Published on May 10, 2019

Sequencing of the 20,000 human genes produced countless data that must now be deciphered in order to give it meaning. Bioinformatician Sébastien Lemieux, of the Institute for Research in Immunology and Cancer of the Université de Montréal, devotes himself to that task in the field of cancer research.

“We use artificial intelligence to analyze data” he said during an interview. Using samples taken from 482 patients suffering from a form of cancer, acute myeloid leukemia, he is currently trying to determine the genetic profile of the cancer cells. “We are still a long way from a clinical application of the tools that we are developing, where artificial intelligence and genetics converge, but we hope to better understand the genetic composition of the disease” he explained.
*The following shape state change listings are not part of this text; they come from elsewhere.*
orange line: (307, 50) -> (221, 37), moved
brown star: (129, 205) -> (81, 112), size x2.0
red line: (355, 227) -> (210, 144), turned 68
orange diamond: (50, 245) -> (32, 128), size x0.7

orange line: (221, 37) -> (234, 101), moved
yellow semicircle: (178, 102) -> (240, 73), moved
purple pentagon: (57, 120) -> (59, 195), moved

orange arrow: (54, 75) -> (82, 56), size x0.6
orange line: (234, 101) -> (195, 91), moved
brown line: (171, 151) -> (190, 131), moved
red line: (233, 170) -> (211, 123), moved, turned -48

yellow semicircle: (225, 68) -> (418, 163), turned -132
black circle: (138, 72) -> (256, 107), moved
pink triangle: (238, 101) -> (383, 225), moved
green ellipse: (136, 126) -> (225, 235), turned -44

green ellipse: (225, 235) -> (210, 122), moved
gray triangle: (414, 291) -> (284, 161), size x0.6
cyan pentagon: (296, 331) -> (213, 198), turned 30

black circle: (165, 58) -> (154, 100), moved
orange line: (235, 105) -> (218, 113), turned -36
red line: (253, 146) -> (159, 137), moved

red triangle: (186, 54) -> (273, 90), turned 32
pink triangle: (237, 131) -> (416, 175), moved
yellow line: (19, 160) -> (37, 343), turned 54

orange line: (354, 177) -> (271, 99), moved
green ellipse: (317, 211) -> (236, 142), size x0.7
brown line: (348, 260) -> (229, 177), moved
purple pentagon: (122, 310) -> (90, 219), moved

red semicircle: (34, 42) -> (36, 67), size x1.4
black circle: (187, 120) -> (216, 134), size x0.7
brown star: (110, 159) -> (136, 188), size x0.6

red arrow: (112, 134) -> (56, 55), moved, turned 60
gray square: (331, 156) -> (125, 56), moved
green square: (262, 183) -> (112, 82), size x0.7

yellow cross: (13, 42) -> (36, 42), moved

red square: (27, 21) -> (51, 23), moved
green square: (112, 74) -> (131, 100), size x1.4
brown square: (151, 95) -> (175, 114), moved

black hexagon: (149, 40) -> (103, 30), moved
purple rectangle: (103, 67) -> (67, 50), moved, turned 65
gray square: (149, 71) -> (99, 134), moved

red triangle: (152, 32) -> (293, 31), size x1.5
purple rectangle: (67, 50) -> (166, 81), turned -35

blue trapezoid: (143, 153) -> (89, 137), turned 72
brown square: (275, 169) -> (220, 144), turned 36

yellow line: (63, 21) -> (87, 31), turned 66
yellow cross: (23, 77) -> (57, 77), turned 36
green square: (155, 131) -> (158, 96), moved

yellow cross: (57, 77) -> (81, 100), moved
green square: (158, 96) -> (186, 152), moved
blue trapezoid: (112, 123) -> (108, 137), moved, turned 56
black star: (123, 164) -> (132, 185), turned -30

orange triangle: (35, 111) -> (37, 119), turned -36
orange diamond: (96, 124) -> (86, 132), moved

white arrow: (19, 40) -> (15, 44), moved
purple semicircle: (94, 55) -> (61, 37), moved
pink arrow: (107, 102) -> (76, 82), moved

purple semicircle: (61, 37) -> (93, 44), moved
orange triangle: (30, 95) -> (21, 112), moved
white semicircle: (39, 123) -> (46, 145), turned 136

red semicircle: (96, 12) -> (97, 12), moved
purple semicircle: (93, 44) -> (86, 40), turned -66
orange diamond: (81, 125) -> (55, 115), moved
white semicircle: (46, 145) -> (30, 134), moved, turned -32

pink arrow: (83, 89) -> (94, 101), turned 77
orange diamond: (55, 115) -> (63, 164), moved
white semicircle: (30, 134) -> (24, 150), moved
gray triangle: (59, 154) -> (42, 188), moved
Over time, researchers could perfect tools that would assist clinicians with their therapeutic choices. Just a few short years ago, we couldn’t attend to that task without a huge budget, as the analysis of each sample could cost as much as $2,000. The giant step taken over the last 20 years has made certain analyses much more accessible. Existing instruments are very effective, points out Professor Lemieux, who studied microbiology prior to specializing in computer science. Given the number of genes involved (still undetermined, but which could be high), the Investigator uses artificial intelligence algorithms to allow computers, to some extent, to teach themselves how to explore the genome, looking for early warning signs of the disease. “It’s called deep learning. It’s one of the specialties of the Université de Montréal’s team under the supervision of Yoshua Bengio” he added.

In a recently launched research project bringing together several UdeM professors including Guy Sauvageau, Joseph Paul Cohen and Yoshua Bengio, Professor Lemieux hopes to “study rare subgroups of acute myeloid leukemia and more subtle biological mechanisms involved”. He feels that the project will lead to “new observations that will have real influence on our understanding of the disease”.